Lever la chape de plomb qui pèse (encore) sur le monde du sport : une seule question de voix ?

Le film « Un si long silence » diffusé mercredi 4 mai sur la RTS et consacré aux viols à répétition subis par l’ex-patineuse artistique Sarah Abitbol au cours de son adolescence par son entraîneur de l’époque, Gilles Beyer, dévoile une réalité extrêmement crue – une des faces les plus sombres du sport. Point de départ d’une réflexion que nous désirons initier sur le rôle des désirs, des envies, des pulsions, des rêves et plus globalement du cadre propice à l’éclosion des jeunes talents dans le sport – et au-delà.

Qu’est-ce qui préside à l’envie de se lancer dans une activité sportive ou artistique ? Dès l’enfance, l’humain conçoit le monde comme un vaste complexe d’objets, de mécanismes, de phénomènes dotés de vie – ou pas – propre à le stimuler, l’enthousiasmer, le pousser vers le haut – ou le bas. Jeu sensible, qui devient de plus en plus rationnel en grandissant, les deux pôles – sensibilité et raison – devant cohabiter harmonieusement pour former un être épanoui et ouvert sur le monde.

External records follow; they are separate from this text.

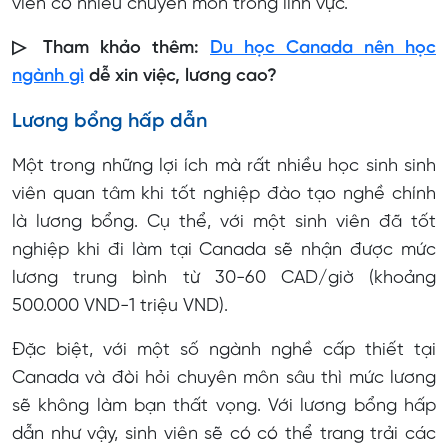
viên có nhiều chuyên môn trong lĩnh vực.
▷ Tham khảo thêm:
Du học Canada nên học
ngành gì
dễ xin việc, lương cao?
Lương bổng hấp dẫn
Một trong những lợi ích mà rất nhiều học sinh sinh
viên quan tâm khi tốt nghiệp đào tạo nghề chính
là lương bổng. Cụ thể, với một sinh viên đã tốt
nghiệp khi đi làm tại Canada sẽ nhận được mức
lương trung bình từ 30-60 CAD/giờ (khoảng
500.000 VND-1 triệu VND).
Đặc biệt, với một số ngành nghề cấp thiết tại
Canada và đòi hỏi chuyên môn sâu thì mức lương
sẽ không làm bạn thất vọng. Với lương bổng hấp
dẫn như vậy, sinh viên sẽ có có thể trang trải các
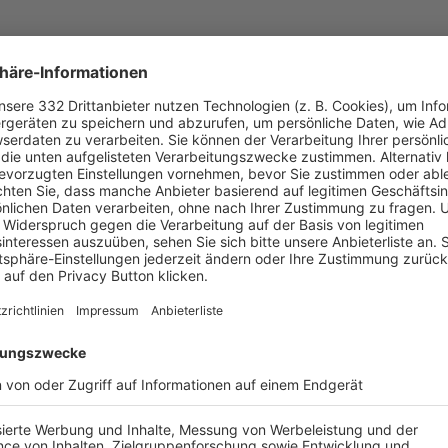
UNSERE NEUIGKEITEN FÜR DICH
ALLE NEWS
chste Spiele
Letzte Spiele
Kompletter Spielplan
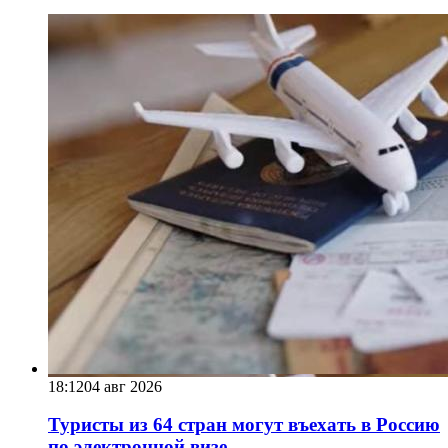
18:12
04 авг 2026
Туристы из 64 стран могут въехать в Россию
по электронной визе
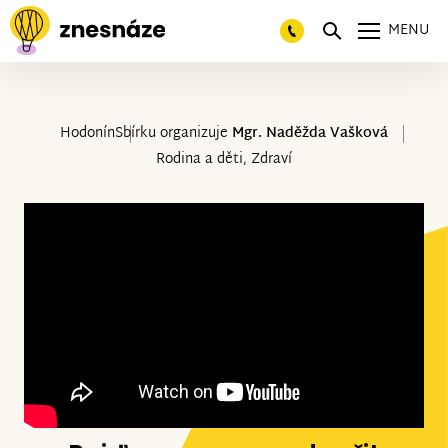
MENU
Hodonín
Sbírku organizuje
Mgr. Naděžda Vašková
Rodina a děti, Zdraví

Dès l’enfance, aussi, pulsions, désirs, rêves viennent habiter le bambin. Selon l’ouverture de son entourage, plus ou moins enclin à le guider dans un sens ou dans l’autre, l’enfant développe des qualités pour ceci ou cela, des aptitudes motrices, intellectuelles, sensorielles, etc. Fantastique déploiement des forces de vie, du plus petit au plus grand, et ce finalement toute la vie. Durant son existence, l’homme passe par des phases de croissance, de déclin, toujours en rapport avec les interactions qu’il entretient avec le monde.

Dans le sport et dans les arts, le jeu est la dimension primordiale qui pousse l’enfant à s’engager dans tel ou tel type d’activité. Pour peu que papa ou maman soit ou ait été lui/elle-même sportif*ve ou artiste, il y a fort à parier que l’enfant reçoive des stimuli qui l’encouragent à persévérer dans sa pratique, de fond en comble ludique au départ, pour devenir là aussi souvent de plus en plus formalisée. Phénomène de société, où tout – de la naissance à la mort – se déploie sur fond de jeu esthétique avec les forces du monde, qui nous traversent, pour re(de)venir en fin de parcours au point de départ, d’où elles ont émergé.

Si l’enfant est donc guidé comme il se doit par ses parents, son entourage, l’école, la famille, il y a là encore beaucoup de chances pour qu’il engrange de premiers succès (scolaires, sociaux, artistiques, sportifs, etc.). Qui n’ont pas grand-chose à voir avec le mérite ni une quelconque égalité des chances. Le succès ne s’acquiert qu’en dominant les autres, vérité de la vie en société comme jeu, lutte et partage du pouvoir comme déchirement entre les êtres, qui mettent bien souvent toutes leurs forces dans l’acquisition de privilèges, pour s’élever toujours davantage dans l’échelle sociale.

Si l’enfant devient alors un jeune conscient de ses possibilités et de ses limites, qu’il continue à bien se comporter, tout en gagnant en autonomie et en liberté, qu’il possède toujours le goût du jeu, du dépassement de soi, qu’il a acquis les valeurs de travail, d’engagement, de résilience, il est alors possible que sa pratique soit portée par un souffle qui le mène vers d’autres hauteurs. L’entourage joue ici toujours – et même encore plus qu’avant – le rôle décisif de catalyseur, propre à donner au jeune talent les moyens de se construire la voie qu’il désire suivre pour réaliser son (ses) rêve(s). Parcours bien sûr idéal ; nombreux sont ceux qui n’atteignent jamais ce stade, se désengagent avant d’atteindre un certain niveau de pratique, par ennui, crainte, problèmes de santé, renoncement, etc.

C’est pour continuer d’accompagner dès ce stade les jeunes talents dans leurs pratiques respectives qu’il est capital de posséder des cadres d’entraînement, de pratique, de compétition respectueux de leur développement et de leur personnalité. Pour contribuer à les faire grandir, devenir de futurs champions, de grands artistes, il est nécessaire de mettre à leur disposition tout un ensemble de possibilités tant matérielles, logistiques, infrastructurelles, humaines, etc. De même, un environnement sain doit mettre l’accent sur le développement harmonieux – dans le respect de leur personne et du monde qui les entoure – de leurs facultés psychiques et physiques, de leur découverte du monde et des autres, tout en travaillant à guider par la pose de jalons réguliers leur progression.